Trump kabul etmez ama Çin'le ticaret savaşında gözünü ilk kırpan o oldu

Fotoğraf: AFP
Fotoğraf: AFP
TT

Trump kabul etmez ama Çin'le ticaret savaşında gözünü ilk kırpan o oldu

Fotoğraf: AFP
Fotoğraf: AFP

ABD Masters Turnuvası'nda golf izleme, bu oyunu bizzat oynama, masaları gezme ve Mar-a-Lago'da yemek yiyenleri selamlama arasında Donald Trump'ın Bertrand Russell'ı incelemek için çok az zaman bulduğunu tahmin etmek makul olur.

Bu üzücü çünkü Britanyalı filozofun 1922'de yayımlanan Çin Sorunu kitabını özümsemek, sadece bu pasajla bile ona ve Amerika'ya fayda sağlayabilir:

Çin ulusu dünyadaki en sabırlı ulus, yüzyılları diğer ulusların on yılları gördüğü gibi görüyor. Temelde yok edilemez ve beklemeye gücü yeter.

Mandarin dilinde Donald Trump'ın bile dikkatini çekebilecek bir başka kısa ifade de var: Birebir çevrildiğinde "Acı yemek" anlamına gelen "chi ku", şikayet etmeden acı çekmek manasında kullanılıyor.

Russell'ın gözlemlediği gibi, Çin'in kültürünü ve yaklaşımını böyle özdeyişler tanımlar. Bugün Pekin'in, ABD'nin dünyanın en kalabalık ülkesiyle ekonomik rekabetini çarpıcı bir şekilde tırmandırmasına karşı kullandığı stratejinin ardında onlar yatıyor.

ABD Başkanı halihazırda göz kırptı ya da göz kırpıyormuş gibi göründü. Cuma günü Çin, ABD'den ithal edilen mallara uygulanan vergiyi yüzde 84'ten yüzde 125'e çıkararak Trump'ın tarifelerine karşılık verdi. Hafta sonu ABD'nin akıllı telefonları, bilgisayarları ve diğer tüketici elektroniği ürünlerini kendi vergi artışlarından muaf tuttuğu açıklandı. Bu bir geri adım gibi görünüyordu.

ABD Ticaret Bakanı Howard Lutnick ise "Hayır" dedi. Bu ürünler belirli ülkelere uygulananların haricindeki vergilerle yakında karşılaşacaktı. Daha sonra Trump, bir sosyal medya paylaşımında bu ürünlere muafiyet tanınmadığını iddia ederek kararlı bir tavır sergiledi. Büyük harfler ortaya çıktı:

Tarifelere yönelik yürüteceğimiz ulusal güvenlik soruşturmalarında Yarı İletkenlere ve TÜM ELEKTRONİK TEDARİK ZİNCİRİNE bakıyoruz.

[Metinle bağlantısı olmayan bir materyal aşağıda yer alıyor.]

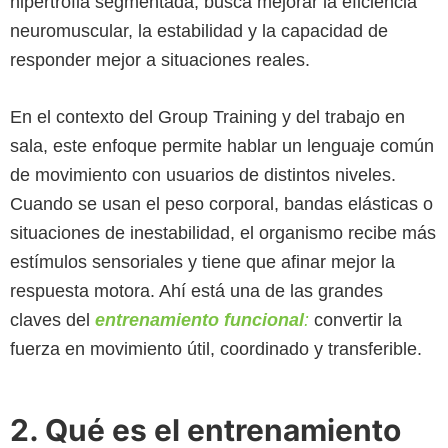
hipertrofia segmentada, busca mejorar la eficiencia
neuromuscular, la estabilidad y la capacidad de
responder mejor a situaciones reales.
En el contexto del Group Training y del trabajo en
sala, este enfoque permite hablar un lenguaje común
de movimiento con usuarios de distintos niveles.
Cuando se usan el peso corporal, bandas elásticas o
situaciones de inestabilidad, el organismo recibe más
estímulos sensoriales y tiene que afinar mejor la
respuesta motora. Ahí está una de las grandes
claves del
entrenamiento funcional
:
convertir la
fuerza en movimiento útil, coordinado y transferible.
2. Qué es el entrenamiento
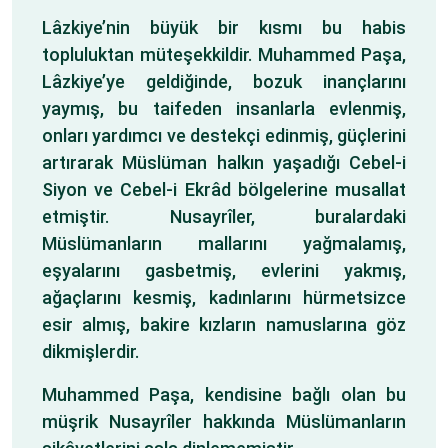
Lâzkiye’nin büyük bir kısmı bu habis
topluluktan müteşekkildir. Muhammed Paşa,
Lâzkiye’ye geldiğinde, bozuk inançlarını
yaymış, bu taifeden insanlarla evlenmiş,
onları yardımcı ve destekçi edinmiş, güçlerini
artırarak Müslüman halkın yaşadığı Cebel-i
Siyon ve Cebel-i Ekrâd bölgelerine musallat
etmiştir. Nusayrîler, buralardaki
Müslümanların mallarını yağmalamış,
eşyalarını gasbetmiş, evlerini yakmış,
ağaçlarını kesmiş, kadınlarını hürmetsizce
esir almış, bakire kızların namuslarına göz
dikmişlerdir.
Muhammed Paşa, kendisine bağlı olan bu
müşrik Nusayrîler hakkında Müslümanların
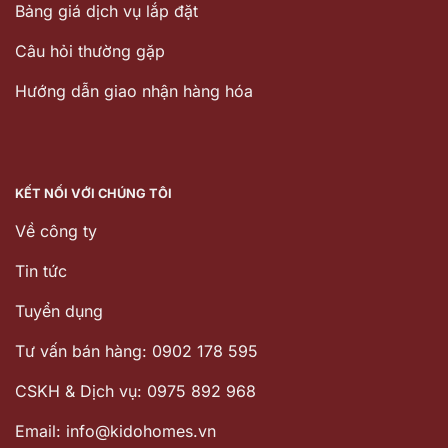
Bảng giá dịch vụ lắp đặt
Câu hỏi thường gặp
Hướng dẫn giao nhận hàng hóa
KẾT NỐI VỚI CHÚNG TÔI
Về công ty
Tin tức
Tuyển dụng
Tư vấn bán hàng: 0902 178 595
CSKH & Dịch vụ: 0975 892 968
Email: info@kidohomes.vn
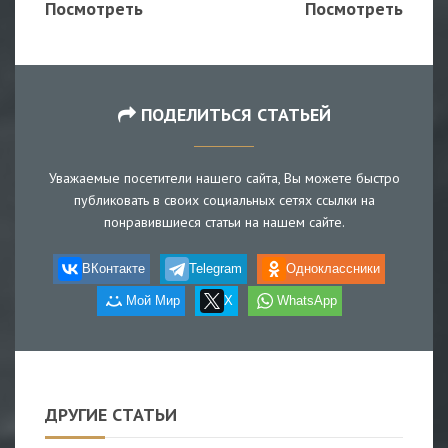
Посмотреть
Посмотреть
ПОДЕЛИТЬСЯ СТАТЬЕЙ
Уважаемые посетители нашего сайта, Вы можете быстро
публиковать в своих социальных сетях ссылки на
понравившиеся статьи на нашем сайте.
ВКонтакте
Telegram
Одноклассники
Мой Мир
X
WhatsApp
ДРУГИЕ СТАТЬИ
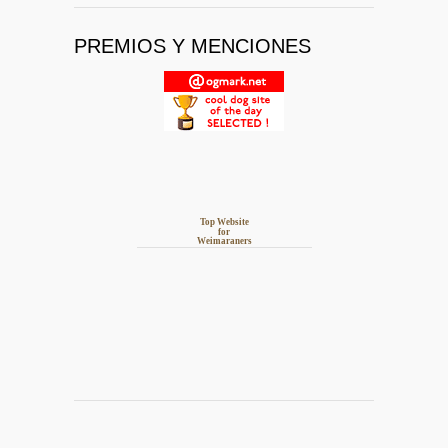
PREMIOS Y MENCIONES
Top Website
for
Weimaraners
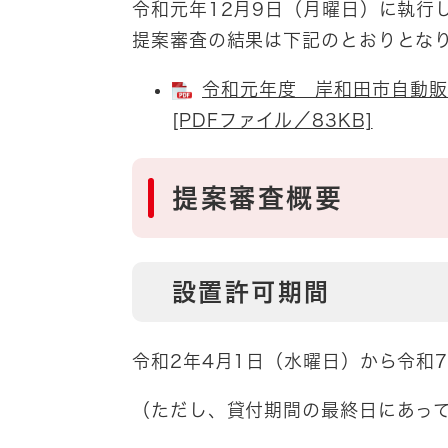
令和元年12月9日（月曜日）に執行
提案審査の結果は下記のとおりとな
令和元年度 岸和田市自動販
[PDFファイル／83KB]
提案審査概要
設置許可期間
令和2年4月1日（水曜日）から令和7
（ただし、貸付期間の最終日にあっ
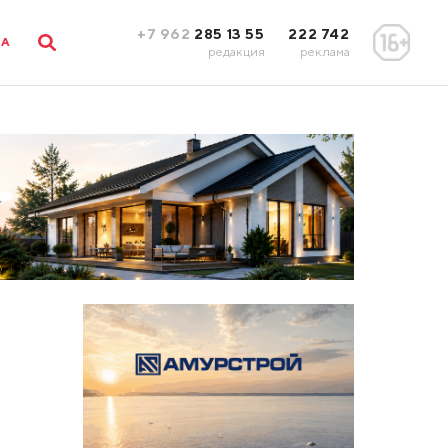
+7 962
285 13 55
222 742
ЛА
редакция
реклама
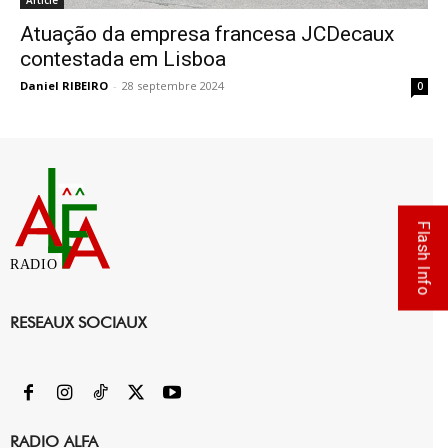
Article
Atuação da empresa francesa JCDecaux
contestada em Lisboa
Daniel RIBEIRO
-
28 septembre 2024
0
Flash Info
RADIO
RESEAUX SOCIAUX
RADIO ALFA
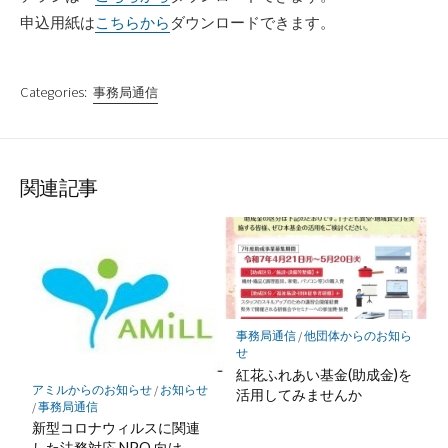
申込用紙は
こちらから
ダウンロードできます。
Categories:
事務局通信
関連記事
事務局通信
/
他団体からのお知ら
せ
紅花ふれあい基金(助成金)を
アミルからのお知らせ
/
お知らせ
活用してみませんか
/
事務局通信
新型コロナウィルスに関連
した法務対応 NPO 向け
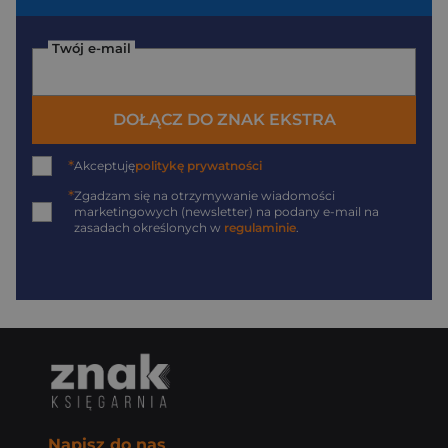
Twój e-mail
DOŁĄCZ DO ZNAK EKSTRA
*
Akceptuję
politykę prywatności
*
Zgadzam się na otrzymywanie wiadomości
marketingowych (newsletter) na podany
e-mail
na
zasadach określonych w
regulaminie
.
Napisz do nas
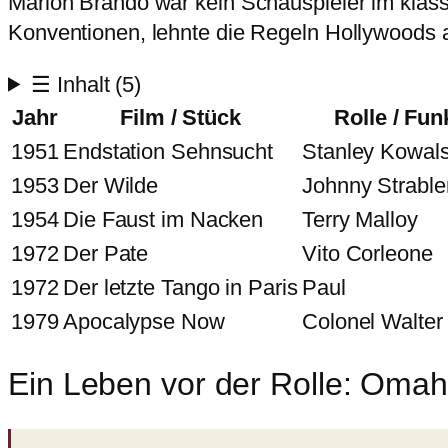
Marlon Brando war kein Schauspieler im klassi
Konventionen, lehnte die Regeln Hollywoods a
☰
Inhalt
(5)
Jahr
Film / Stück
Rolle / Fun
1951
Endstation Sehnsucht
Stanley Kowals
1953
Der Wilde
Johnny Strable
1954
Die Faust im Nacken
Terry Malloy
1972
Der Pate
Vito Corleone
1972
Der letzte Tango in Paris
Paul
1979
Apocalypse Now
Colonel Walter 
Ein Leben vor der Rolle: Omah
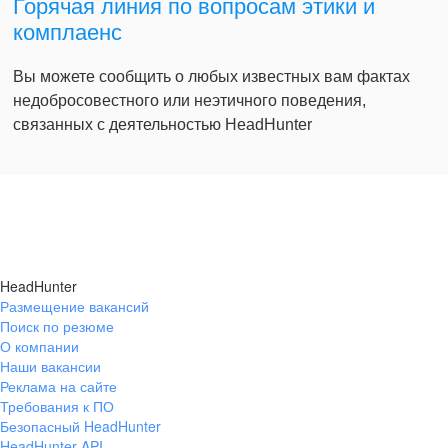
Горячая линия по вопросам этики и
комплаенс
Вы можете сообщить о любых известных вам фактах
недобросовестного или неэтичного поведения,
связанных с деятельностью HeadHunter
HeadHunter
Размещение вакансий
Поиск по резюме
О компании
Наши вакансии
Реклама на сайте
Требования к ПО
Безопасный HeadHunter
HeadHunter API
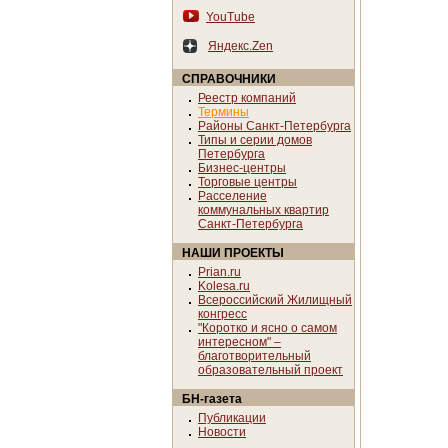
YouTube
Яндекс.Zen
СПРАВОЧНИКИ
Реестр компаний
Термины
Районы Санкт-Петербурга
Типы и серии домов
Петербурга
Бизнес-центры
Торговые центры
Расселение
коммунальных квартир
Санкт-Петербурга
НАШИ ПРОЕКТЫ
Prian.ru
Kolesa.ru
Всероссийский Жилищный
конгресс
"Коротко и ясно о самом
интересном" –
благотворительный
образовательный проект
БН-газета
Публикации
Новости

Yine de mevcut muafiyet, bir geri adım gibi görünüyordu.

Başkan Şi her zamanki gibi hiçbir şey söylemedi. Gelecek günlerde ve haftalarda daha fazlasını bekleyebiliriz: Bir tarafta kas gösterme ve bağırma, karşı cephede sakin metanet.

Bu, Çin'in sarsılmayacağı anlamına gelmiyor. Trump ve çevresinin hesaplarına göre Çin'in ABD'ye ihtiyacı var. Trump'ın sürekli atıfta bulunduğu bu devasa ticaret dengesizliği olmadan, Çin'in ihracatı için buna denk bir pazar yok. Şi ve çalışma arkadaşlarının, ülkelerinin hızla artan refahı, nüfusunu beslemesi ve aynı zamanda şişen orta sınıfın servetindeki artışı körüklemesi için ABD'ye bel bağladığını düşünüyorlar.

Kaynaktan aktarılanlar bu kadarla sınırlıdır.